Data nodes are where your actual shards live. These nodes store indices and perform searches and indexing operations. When you specify instance types for your OpenSearch domain, you’re usually defining data nodes. The right size depends on your shard count and expected query volume. A general rule is that you want enough data nodes so that your data is distributed roughly evenly. If you have 20 shards and 5 data nodes, each node holds about 4 shards on average.

Data node instances should have sufficient memory for both the JVM heap and the operating system’s page cache. The JVM needs heap for shard metadata, filter caches, and query coordination. The page cache (Linux filesystem cache) dramatically speeds up search performance by keeping frequently-accessed index data in memory. As a rule of thumb, allocate about 50% of an instance’s RAM to the JVM heap and let the rest be available for the page cache.

For example, if you’re using an r6g.xlarge instance with 32 GB of RAM, you might set the JVM heap to 16 GB and let the remaining 16 GB be available for the page cache.

Master nodes are responsible for cluster coordination. They maintain the cluster state (which nodes are healthy, which shards exist where, etc.), handle node failures, and execute administrative operations like creating or deleting indices. Master nodes don’t store data shards; they’re purely coordinating nodes.

In small clusters (fewer than 5 or 6 nodes), the data nodes also serve as master-eligible nodes, and one of them is elected master. But as your cluster grows, it’s strongly recommended to run dedicated master nodes. A dedicated master node is a node that will never be elected to hold data shards; it solely participates in cluster coordination.
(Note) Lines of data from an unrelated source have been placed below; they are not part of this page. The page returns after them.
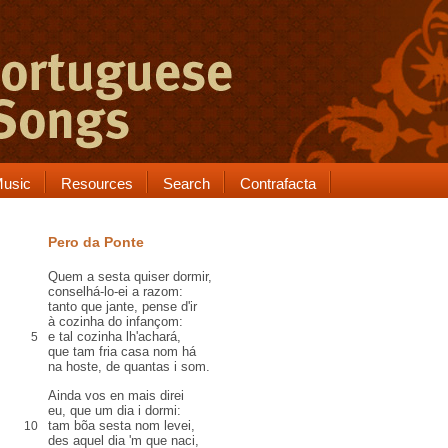
usic
Resources
Search
Contrafacta
Pero da Ponte
Quem a sesta quiser dormir,
conselhá-lo-ei a razom:
tanto que jante, pense d'ir
à cozinha do infançom:
e tal cozinha lh'achará,
5
que tam fria casa nom há
na hoste, de quantas i som.
Ainda vos en mais direi
eu, que um dia i dormi:
tam bõa sesta nom levei,
10
des aquel dia 'm que naci,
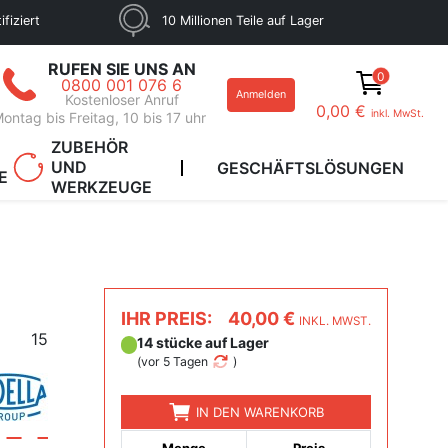
fiziert
10 Millionen Teile auf Lager
RUFEN SIE UNS AN
0
0800 001 076 6
Anmelden
Kostenloser Anruf
0,00 €
inkl. MwSt.
ontag bis Freitag, 10 bis 17 uhr
ZUBEHÖR
UND
GESCHÄFTSLÖSUNGEN
E
WERKZEUGE
IHR PREIS:
40,00 €
INKL. MWST.
15
14 stücke auf Lager
(
vor 5 Tagen
)
IN DEN WARENKORB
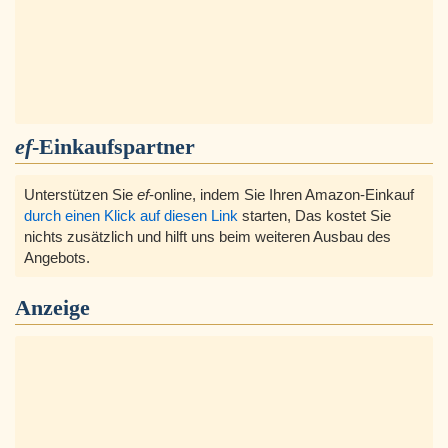
ef
-Einkaufspartner
Unterstützen Sie
ef
-online, indem Sie Ihren Amazon-Einkauf
durch einen Klick auf diesen Link
starten, Das kostet Sie
nichts zusätzlich und hilft uns beim weiteren Ausbau des
Angebots.
Anzeige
Why does this matter? When a data node fails, the cluster undergoes a rebalancing operation: shards that were on the failed node are reassigned to healthy nodes and recovered. During this time, the master node is heavily loaded. If the master node is also trying to serve queries and handle indexing on large datasets, it might become unresponsive, causing the cluster to think the master has failed, which triggers a master election and further instability. Dedicated master nodes avoid this contention.

The recommended practice is to run an odd number of dedicated master nodes, typically three. Three master nodes can tolerate the failure of one master node and still maintain a quorum (2 out of 3 nodes are needed to make cluster decisions). This prevents the “split-brain” scenario where the cluster accidentally partitions into two independent groups, each thinking it’s the authoritative master.

Dedicated master nodes don’t need to be large instances. They’re not storing data or running complex queries. An m6g.large or even smaller instance is usually sufficient for a master node, regardless of your cluster’s total data volume. The important thing is that you have three of them and they’re distributed across different availability zones.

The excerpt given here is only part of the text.